This analysis does face a limitation due to the nature of the IHDS dataset which is representative at the national level. It serves to make some crucial comparisons between regions and states. Differences in the non-income drivers that determine clean cooking transitions and the interaction between physical and social infrastructure and household energy practices all take place at a local scale. Larger sample size surveys at a city scale could be used to identify and characterise the different transition pathways of different groups of households. Additional data on the current fuels used, different energy end uses within a household and time of use, as well as aspirations of households would be invaluable. In addition such detailed surveys could include some qualitative interviews with households discussing their energy practices and decisions to provide context to the data. For example this could provide an understanding of the non-monetary trade-offs considered by households when switching to LPG.

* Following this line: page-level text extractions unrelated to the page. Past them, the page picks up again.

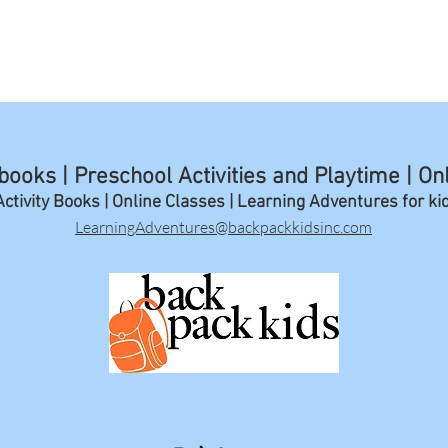
ooks | Preschool Activities and Playtime | On
ctivity Books | Online Classes | Learning A
dventures for ki
LearningAdventures@backpackkidsinc.com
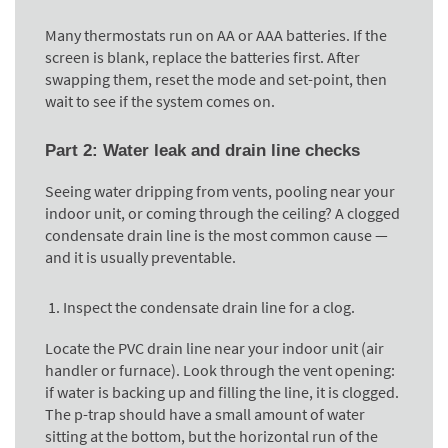
Many thermostats run on AA or AAA batteries. If the
screen is blank, replace the batteries first. After
swapping them, reset the mode and set-point, then
wait to see if the system comes on.
Part 2: Water leak and drain line checks
Seeing water dripping from vents, pooling near your
indoor unit, or coming through the ceiling? A clogged
condensate drain line is the most common cause —
and it is usually preventable.
Inspect the condensate drain line for a clog.
Locate the PVC drain line near your indoor unit (air
handler or furnace). Look through the vent opening:
if water is backing up and filling the line, it is clogged.
The p-trap should have a small amount of water
sitting at the bottom, but the horizontal run of the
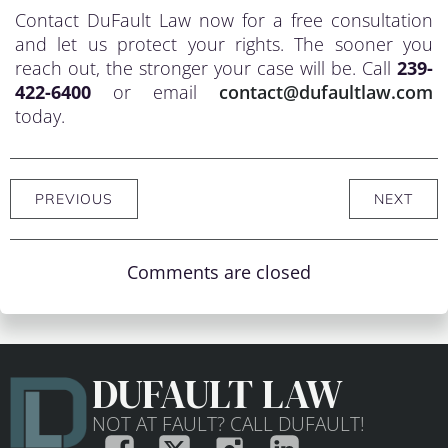
Contact DuFault Law now for a free consultation
and let us protect your rights. The sooner you
reach out, the stronger your case will be. Call
239-
422-6400
or email
contact@dufaultlaw.com
today.
PREVIOUS
NEXT
Comments are closed
DUFAULT LAW
NOT AT FAULT? CALL DUFAULT!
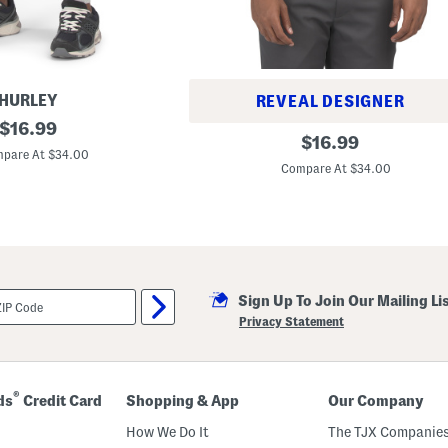
HURLEY
REVEAL DESIGNER
original
$
16.99
G
original
$
16.99
price:
u
pare At $34.00
price:
i
Compare At $34.00
d
e
S
p
o
r
t
S
l
Sign Up To Join Our Mailing Li
e
Privacy Statement
e
v
e
l
e
®
ds
Credit Card
Shopping & App
Our Company
s
s
How We Do It
The TJX Companies
T
e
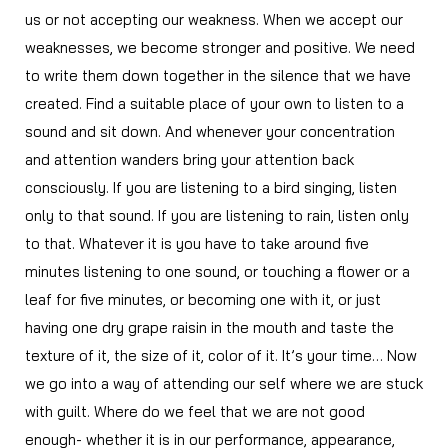
us or not accepting our weakness. When we accept our
weaknesses, we become stronger and positive. We need
to write them down together in the silence that we have
created. Find a suitable place of your own to listen to a
sound and sit down. And whenever your concentration
and attention wanders bring your attention back
consciously. If you are listening to a bird singing, listen
only to that sound. If you are listening to rain, listen only
to that. Whatever it is you have to take around five
minutes listening to one sound, or touching a flower or a
leaf for five minutes, or becoming one with it, or just
having one dry grape raisin in the mouth and taste the
texture of it, the size of it, color of it. It’s your time… Now
we go into a way of attending our self where we are stuck
with guilt. Where do we feel that we are not good
enough- whether it is in our performance, appearance,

The authors note that promisingly a number of recent studies including by Debnath et al. (2019) and Sharma et al. (2019) in this journal have carried out local case studies exploring the influence of non-income drivers on changes in energy practices, appliance ownership, and fuel use. Further work with larger and more widely representative samples of such local data is needed while embracing alternative analytical tools such as ensemble methods and clustering analyses alongside qualitative approaches which can help identify the complex action of non-income factors and identify different pathways to transition.

8 Conclusions and Policy Implications

This study has used unsupervised machine learning methods in a two stage analysis using predictive modelling to characterise the non-income determinants of a switch from a biomass to a non-biomass stove by Indian households, and descriptive modelling to identify groups of households with similar energy transition pathways. Using the panel IHDS dataset with over 32,000 households surveyed in 2004/5 and 2011/12, this study uses ensemble machine learning predictive modelling and descriptive clustering analysis to identify households that are missed by current policy interventions.

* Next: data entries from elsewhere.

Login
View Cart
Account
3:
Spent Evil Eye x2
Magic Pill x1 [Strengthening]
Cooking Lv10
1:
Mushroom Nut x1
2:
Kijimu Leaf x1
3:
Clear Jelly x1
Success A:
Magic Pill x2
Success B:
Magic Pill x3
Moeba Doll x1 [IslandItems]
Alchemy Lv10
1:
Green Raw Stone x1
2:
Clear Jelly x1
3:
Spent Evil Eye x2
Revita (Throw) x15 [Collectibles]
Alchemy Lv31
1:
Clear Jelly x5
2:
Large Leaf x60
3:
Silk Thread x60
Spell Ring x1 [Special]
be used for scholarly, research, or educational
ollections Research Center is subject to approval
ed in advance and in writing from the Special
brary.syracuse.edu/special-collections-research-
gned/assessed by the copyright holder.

North-eastern and southern households had a greater probability of switching from a biomass to non-biomass stove, as did those whose head of household was employed in non manual labour professions. Several determinants displayed a threshold relationship with stove switching, and were only influential determinants of stove switching beyond a given value - for example availability of electricity above 15 hours a day was associated with a increasing stove switching, similarly where the head female of the household had more than 10 years of education a similar increasing probability of stove switching was observed. The influence of other determinants was characterised by multiple thresholds or regimes for example low appliance ownership of both cooking and IT appliances was had a plateau of greatest marginal effect for households with ownership between 10 and 50% with slightly lower probability of fuel switching for households with higher appliance ownership and negligible chance of switching below this range.

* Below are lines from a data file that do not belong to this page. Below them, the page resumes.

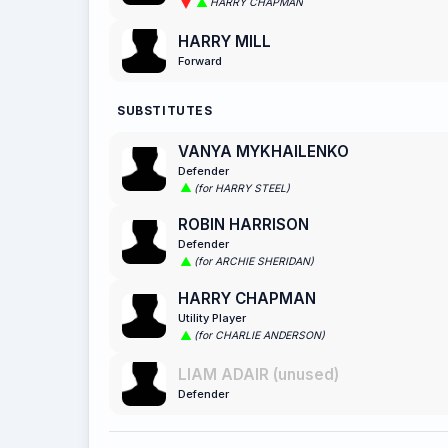
HARRY CHAPMAN
HARRY MILL
Forward
SUBSTITUTES
VANYA MYKHAILENKO
Defender
(for HARRY STEEL)
ROBIN HARRISON
Defender
(for ARCHIE SHERIDAN)
HARRY CHAPMAN
Utility Player
(for CHARLIE ANDERSON)
LIAM ADAIR (unused)
Defender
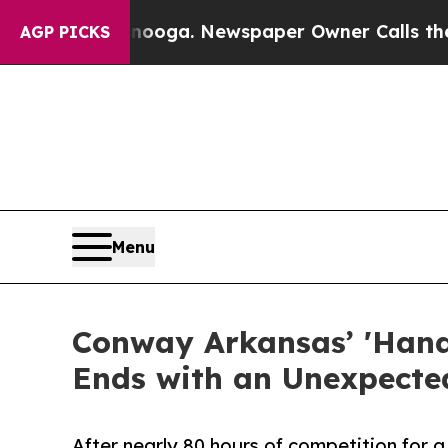
attanooga. Newspaper Owner Calls the People Ab
AGP PICKS
Menu
Conway Arkansas’ 'Hand
Ends with an Unexpected
After nearly 80 hours of competition for a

Our study found that the BRT model performed better than the probit model in predicting whether households switched, however both models performed relatively poorly in identifying the households that did switch compared to those that did not. The clustering analysis showed that there were nine clearly distinguishable groups of household that had switched. Each cluster is defined by different combinations of key determinants. However nearly all the households correctly identified by the predictive models were grouped in only two of the clusters. The other groups of households represent those typically missed out by predictive models and policies informed by such models. The two stage approach in this study provided additional insight over simple predictive models by determining not only the trends in the data but also the latent groups of households within the sample which followed different cooking transition pathways.

There are two major implications from this study for policy interventions aiming to alleviate energy poverty and promote transition to sustained use of cleaner cooking fuels. Firstly, local regional and city-scale variation must be taken into account in the design of policies so as to target policy to the energy needs of local households. This could for example involve accounting for regional variations in cooking practices, such as a preference for bread over rice. This adds to previous studies in India showing that income alone is not the best metric for targeting interventions for clean cooking transition (Sehjpal et al., 2014), and supports a conclusion of Kebede et al. (2002) that local variations must be factored into the design and tailoring of policies.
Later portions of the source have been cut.